Nov 9, 2014 at 11:39 AM | Unregistered Commenterhunter

[Snip]

Nov 9, 2014 at 1:29 PM | Unregistered CommenterRaff

Raff

"So what action do you and he think we should be taking to alleviate third world hunger, poverty and disease? Come on, it is not a difficult question if you are serious instead of posturing."

Were I not a charitable chap, I would take that word "posturing" amiss. As you say, it is not a difficult question. But it must be answered with another. On what grounds do you demand the "third world" cease using their available fossil fuels? Can such a demand be a moral act given it will increase hunger, poverty and disease?

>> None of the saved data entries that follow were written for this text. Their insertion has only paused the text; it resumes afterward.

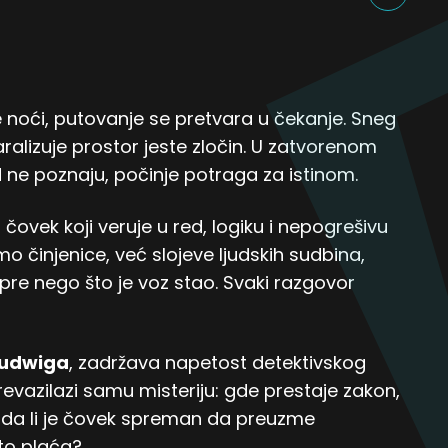
 noći, putovanje se pretvara u čekanje. Sneg
paralizuje prostor jeste zločin. U zatvorenom
 ne poznaju, počinje potraga za istinom.
, čovek koji veruje u red, logiku i nepogrešivu
 činjenice, već slojeve ljudskih sudbina,
re nego što je voz stao. Svaki razgovor
Ludwiga
, zadržava napetost detektivskog
prevazilazi samu misteriju: gde prestaje zakon,
 da li je čovek spreman da preuzme
to plaća?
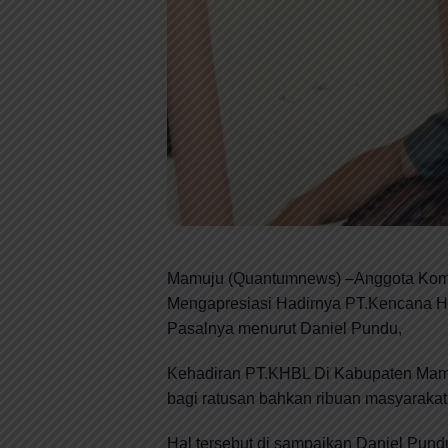
Mamuju (Quantumnews) –Anggota Komis
Mengapresiasi Hadirnya PT.Kencana Hi
Pasalnya menurut Daniel Pundu,
Kehadiran PT.KHBL Di Kabupaten Mam
bagi ratusan bahkan ribuan masyaraka
Hal tersebut di sampaikan Daniel Pund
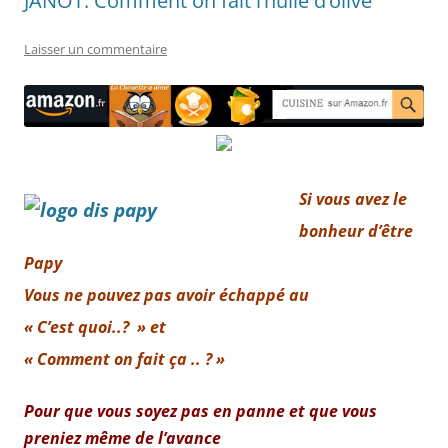
JANOT: Comment on fait l’huile d’olive
Laisser un commentaire
Si vous avez le
bonheur d’être
Papy
Vous ne pouvez pas avoir échappé au
« C’est quoi..? » et
« Comment on fait ça .. ? »
Pour que vous soyez pas en panne et que vous
preniez même de l’avance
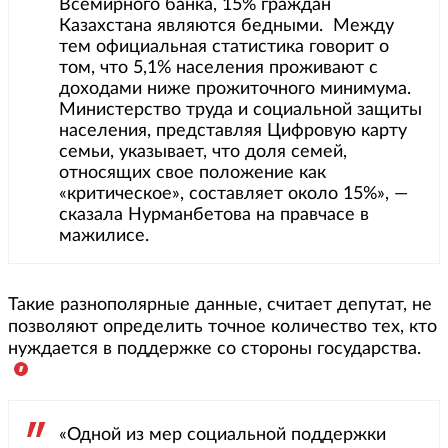
Всемирного банка, 15% граждан
Казахстана являются бедными. Между
тем официальная статистика говорит о
том, что 5,1% населения проживают с
доходами ниже прожиточного минимума.
Министерство труда и социальной защиты
населения, представляя Цифровую карту
семьи, указывает, что доля семей,
относящих свое положение как
«критическое», составляет около 15%», —
сказала Нурманбетова на правчасе в
мажилисе.
Такие разнополярные данные, считает депутат, не
позволяют определить точное количество тех, кто
нуждается в поддержке со стороны государства.
«Одной из мер социальной поддержки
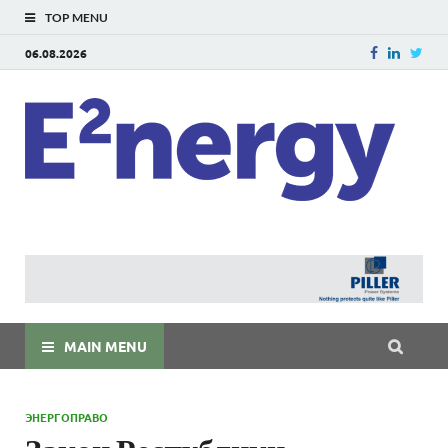
TOP MENU
06.08.2026
E
E²ner
энерг
Евраз
мира
MAIN MENU
ЭНЕРГОПРАВО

Nov 9, 2014 at 2:05 PM | Unregistered CommenterAlan Kennedy

Raff
I'm never quite sure whether you are congenitally perverse or whether you need to work at it.
I said nothing at all about subsidising coal mining in Lesotho. Neither did I say anything about exporting it. You build a power station on top of the stuff. Of course, that would be too simple for you. Perhaps it would be better to build one that burns wood chippings imported at great expense, in money, CO2 and general pollution, from (un)sustainable forests in the USA even though you are sitting right on top of the fuel. Like Drax.
Lesotho has coal; Lesotho wants to use it to generate electricity. The only thing stopping them is bloody Greenpeace! Whose side are you on, anyway?
"International Aid" in this context is irrelevant except that a bit of pump priming and a bit of western expertise might help speed up the process.
[Snip]

Nov 9, 2014 at 2:22 PM | Registered CommenterMike Jackson

"I imagine that the economics of coal industry support don't work, otherwise they would be doing it, wouldn't they?" (Raff)

Tell that to the Indians and Chinese, or indeed, the Germans.

Nov 9, 2014 at 5:10 PM | Unregistered CommenterAllan M

Alan, I say "posturing" because I have a hard time believing that sceptic claims of concern for the 3rd world are sincere. If there was sincerity, worries about the effects of climate change on the poorest parts of the planet would not be so easily dismissed. If there was sincerity, there would not be such an overlap between those opposing climate science and those who consider development aid to be a bad thing that we should curtail. If there was sincerity, people would press more widely for the building of the whole infrastructure package I talked about above (with foreign aid money or with investment money from mining multinationals) rather than sniping at any decision that can be used to hammer greens.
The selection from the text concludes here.